Sementara itu, menurut Ariston, sentimen positif terhadap rupiah hari ini berasal dari bantahan Rusia soal invasi ke Ukraina, data pertumbuhan penjualan ritel yang membaik pada Januari, dan pengumuman pelonggaran PPKM level 3. "Faktor-faktor ini masih bisa mendukung penguatan rupiah hari ini," kata dia.
Selain itu, menurut dia, sentimen negatif di pasar keuangan terlihat berkurang dengan positifnya sebagian indeks saham Asia. Pasar juga akan memperhatikan data neraca Perdagangan pada Januari yang akan dirilis hari ini. Pelaku pasar berekspektasi surplus akan berkurang dibandingkan bulan sebelumnya karena kenaikan impor.

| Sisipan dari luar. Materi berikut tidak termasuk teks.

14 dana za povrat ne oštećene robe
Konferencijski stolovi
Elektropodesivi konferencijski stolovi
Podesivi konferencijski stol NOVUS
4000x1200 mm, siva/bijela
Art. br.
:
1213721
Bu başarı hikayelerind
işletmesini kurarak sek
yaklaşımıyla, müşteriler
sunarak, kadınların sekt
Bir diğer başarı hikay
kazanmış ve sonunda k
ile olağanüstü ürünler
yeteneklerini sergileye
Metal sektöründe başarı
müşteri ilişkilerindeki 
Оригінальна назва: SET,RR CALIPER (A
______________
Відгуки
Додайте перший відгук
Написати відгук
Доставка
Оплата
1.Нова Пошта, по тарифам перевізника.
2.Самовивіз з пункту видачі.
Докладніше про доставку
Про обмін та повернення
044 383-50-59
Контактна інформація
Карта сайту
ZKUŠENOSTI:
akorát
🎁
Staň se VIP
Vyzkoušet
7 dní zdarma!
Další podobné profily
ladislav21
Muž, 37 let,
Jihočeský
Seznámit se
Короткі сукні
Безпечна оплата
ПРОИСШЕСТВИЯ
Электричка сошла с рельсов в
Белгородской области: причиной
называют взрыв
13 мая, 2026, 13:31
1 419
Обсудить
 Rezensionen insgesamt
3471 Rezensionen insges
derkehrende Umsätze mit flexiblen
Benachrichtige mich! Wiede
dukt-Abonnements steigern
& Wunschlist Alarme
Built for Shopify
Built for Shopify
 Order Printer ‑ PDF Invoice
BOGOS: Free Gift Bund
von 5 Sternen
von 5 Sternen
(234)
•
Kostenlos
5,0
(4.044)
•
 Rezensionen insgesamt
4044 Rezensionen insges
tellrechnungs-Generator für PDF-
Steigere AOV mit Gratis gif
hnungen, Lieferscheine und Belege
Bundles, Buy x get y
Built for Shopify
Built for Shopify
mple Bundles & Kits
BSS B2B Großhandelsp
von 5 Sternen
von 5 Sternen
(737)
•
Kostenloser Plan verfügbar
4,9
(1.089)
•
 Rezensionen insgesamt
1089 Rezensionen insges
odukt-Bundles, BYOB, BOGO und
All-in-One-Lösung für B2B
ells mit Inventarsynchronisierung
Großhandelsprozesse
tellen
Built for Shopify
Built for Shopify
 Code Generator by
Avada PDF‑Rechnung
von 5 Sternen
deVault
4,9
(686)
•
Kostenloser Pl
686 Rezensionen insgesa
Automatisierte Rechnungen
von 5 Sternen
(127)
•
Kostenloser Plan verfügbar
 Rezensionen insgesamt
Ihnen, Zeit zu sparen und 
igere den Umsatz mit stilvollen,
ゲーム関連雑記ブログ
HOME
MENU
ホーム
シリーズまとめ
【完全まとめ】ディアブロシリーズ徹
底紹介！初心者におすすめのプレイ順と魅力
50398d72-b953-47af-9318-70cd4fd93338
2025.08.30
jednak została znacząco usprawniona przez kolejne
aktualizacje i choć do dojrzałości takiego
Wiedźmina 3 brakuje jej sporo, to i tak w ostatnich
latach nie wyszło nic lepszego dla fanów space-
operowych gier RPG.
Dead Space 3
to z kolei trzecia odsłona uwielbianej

Ia menjelaskan, kenaikan impor dapat disebabkan oleh membaiknya roda perekonomian dalam negeri yang membutuhkan barang modal dan konsumsi dari luar negri dan juga kenaikan harga minyak mentah. "Jadi ini bisa dua sisi, kabar baik dan buruk untuk rupiah. Tapi kalau surplus berubah jadi defisit, rupiah mungkin bisa berbalik tertekan," kata dia.
Analis DC Futures Lukman Leong juga menilai fundamental rupiah saat ini masih solid. Namun, menurut dia, penguatan rupiah akan tertahan oleh kekawatiran konflik antara Rusia dan Ukraina yang dapat mendorong penguatan dolar AS.
"Penguatan safe haven seperti dolar AS, tentu akan menahan rupiah," kata dia.
Pasar juga akan memantau data neraca perdagangan pada Januari yang diperkirakan surplus meski jauh lebih kecil dibandingkan bukan sebelumnya. "Namun, saya melihat optimisme pasar masih kuat dengan semakin tingginya harga batu bara dan komoditas lainnya seperti biji besi," ujarnya.